━━ Record set

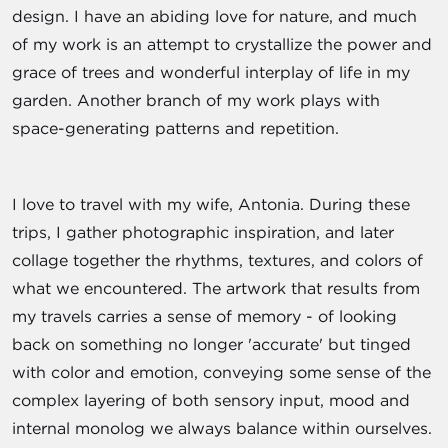
design. I have an abiding love for nature, and much
of my work is an attempt to crystallize the power and
grace of trees and wonderful interplay of life in my
garden. Another branch of my work plays with
space-generating patterns and repetition.
I love to travel with my wife, Antonia. During these
trips, I gather photographic inspiration, and later
collage together the rhythms, textures, and colors of
what we encountered. The artwork that results from
my travels carries a sense of memory - of looking
back on something no longer 'accurate' but tinged
with color and emotion, conveying some sense of the
complex layering of both sensory input, mood and
internal monolog we always balance within ourselves.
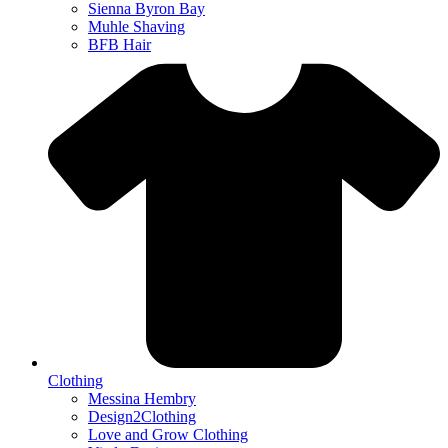
Sienna Byron Bay
Muhle Shaving
BFB Hair
Clothing
Messina Hembry
Design2Clothing
Love and Grow Clothing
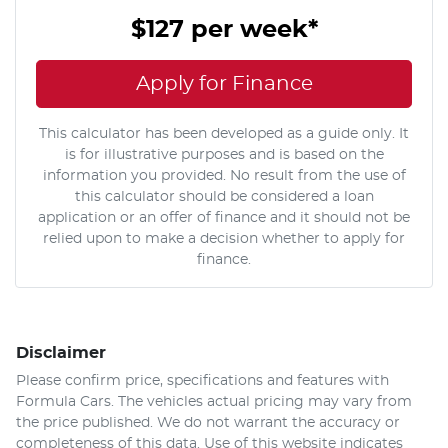
$127
per
week
*
Apply for Finance
This calculator has been developed as a guide only. It
is for illustrative purposes and is based on the
information you provided. No result from the use of
this calculator should be considered a loan
application or an offer of finance and it should not be
relied upon to make a decision whether to apply for
finance.
Disclaimer
Please confirm price, specifications and features with
Formula Cars
. The vehicles actual pricing may vary from
the price published. We do not warrant the accuracy or
completeness of this data. Use of this website indicates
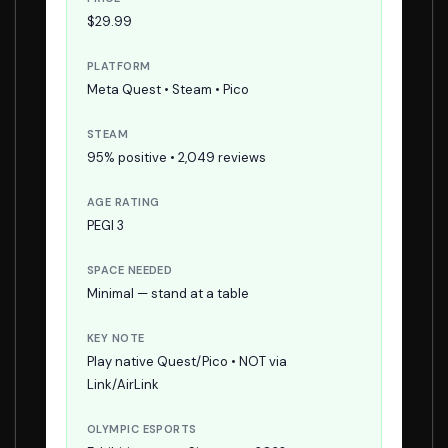
$29.99
PLATFORM
Meta Quest • Steam • Pico
STEAM
95% positive • 2,049 reviews
AGE RATING
PEGI 3
SPACE NEEDED
Minimal — stand at a table
KEY NOTE
Play native Quest/Pico • NOT via
Link/AirLink
OLYMPIC ESPORTS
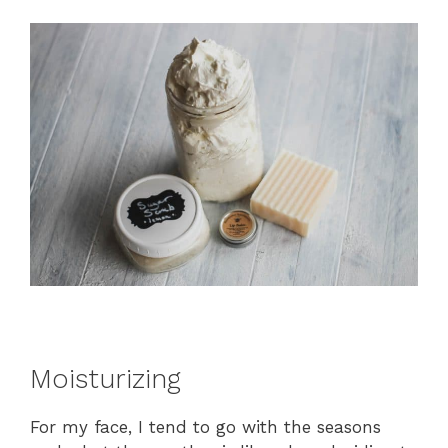
Moisturizing
For my face, I tend to go with the seasons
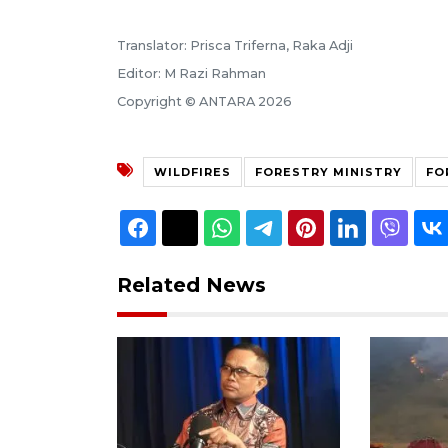
Translator: Prisca Triferna, Raka Adji
Editor: M Razi Rahman
Copyright © ANTARA 2026
WILDFIRES
FORESTRY MINISTRY
FO
Related News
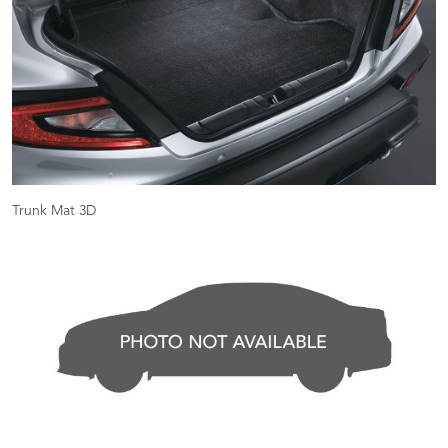
Trunk Mat 3D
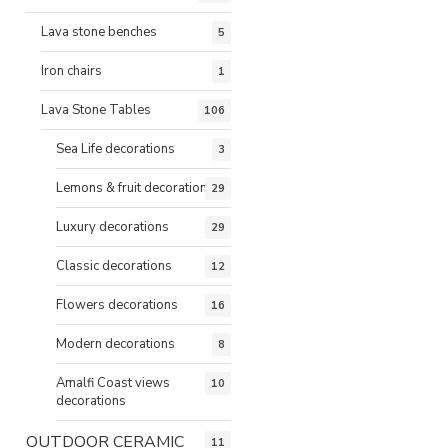
Lava stone benches
5
Iron chairs
1
Lava Stone Tables
106
Sea Life decorations
3
Lemons & fruit decorations
29
Luxury decorations
29
Classic decorations
12
Flowers decorations
16
Modern decorations
8
Amalfi Coast views
10
decorations
OUTDOOR CERAMIC
11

━━━━

Quote the records above exactly, from the first line through the line containing "Design2Clothing", and leave out the pictures.

design. I have an abiding love for nature, and much
of my work is an attempt to crystallize the power and
grace of trees and wonderful interplay of life in my
garden. Another branch of my work plays with
space-generating patterns and repetition.
I love to travel with my wife, Antonia. During these
trips, I gather photographic inspiration, and later
collage together the rhythms, textures, and colors of
what we encountered. The artwork that results from
my travels carries a sense of memory - of looking
back on something no longer 'accurate' but tinged
with color and emotion, conveying some sense of the
complex layering of both sensory input, mood and
internal monolog we always balance within ourselves.
Sienna Byron Bay
Muhle Shaving
BFB Hair
Clothing
Messina Hembry
Design2Clothing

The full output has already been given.